Worm Tubes, Worm Pit, Outdoor Worm Bed, Flow Through Worm Bin.
European Nightcrawlers are now available at TexasRedWorms.com. They can be used for composting just like the red worm, but are a bit larger, stronger and are deeper tunnelers than the top feeding red worm. Red Worms prefer piles of moist decaying organic matter (leaves, manure).
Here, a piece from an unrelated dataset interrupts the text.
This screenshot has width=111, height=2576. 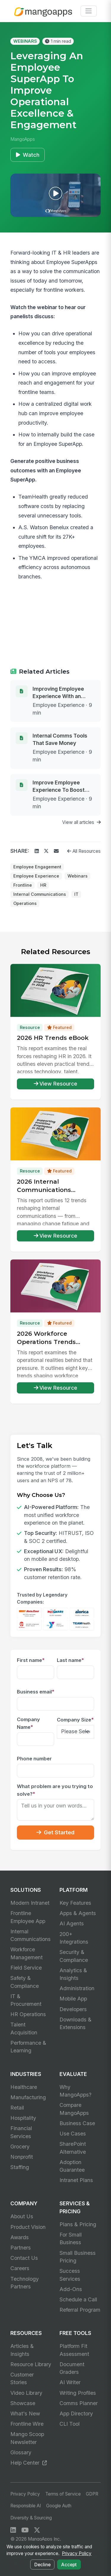 I want to click on Manufacturing, so click(x=28, y=2097).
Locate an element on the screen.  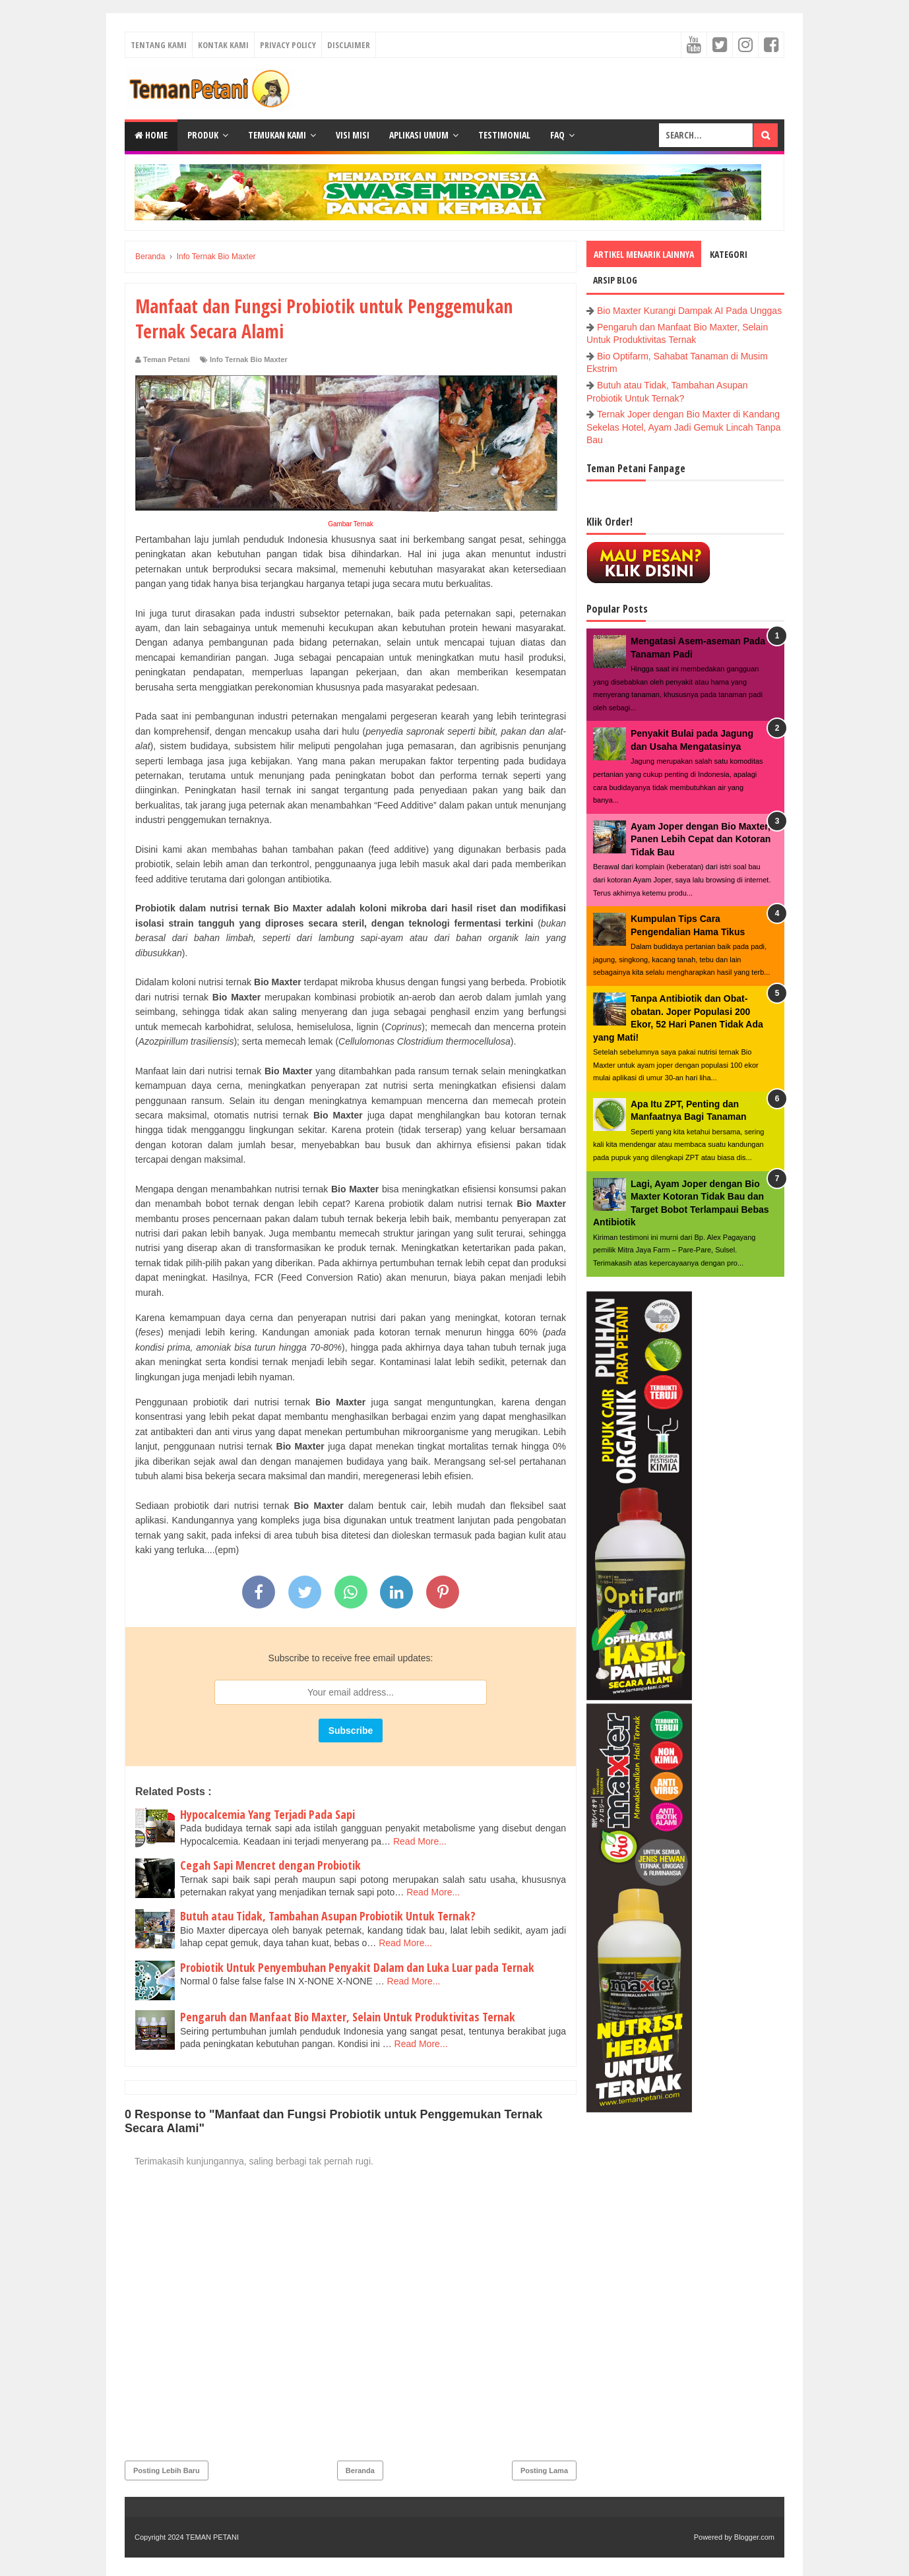 Testimonial is located at coordinates (504, 135).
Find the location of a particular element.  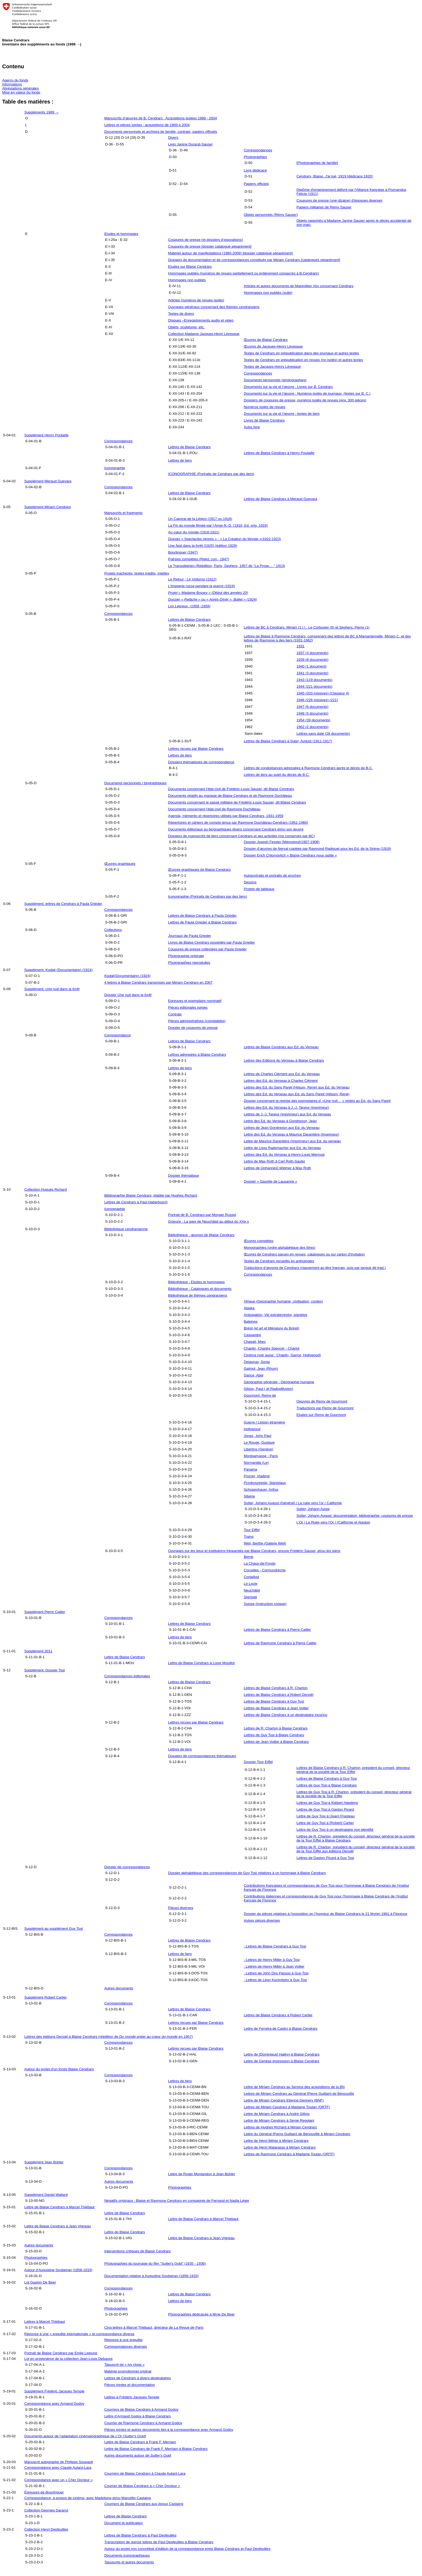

There are many different species of earthworm ranging in size and climate, most can be classified in one of two larger camps. The first being the deeper dwelling tunnelers (European Nightcrawler), and secondly the top feeding composters (Red Worm). A lot of biologists claim that all earthworms have been introduced, from settlers bringing them in potted plants and so forth. I have a hard time with that, but guess it could be possible.
Care for both worms is similar and they can even co-habitate. The nightcrawlers are able to be added directly to your garden, flowerbed, or lawn, while the red worms would not fare so well. The red wigglers are more prolific smaller worm that will not scatter like the European nightcrawler, or Alabama Jumper. Both are well suited for composting and bin raising, and care is identical.
European nightcrawlers are typically what you will find at bait shops, and grow thicker and longer than the red wiggler. Both are active on a hook and will get the fish to bite.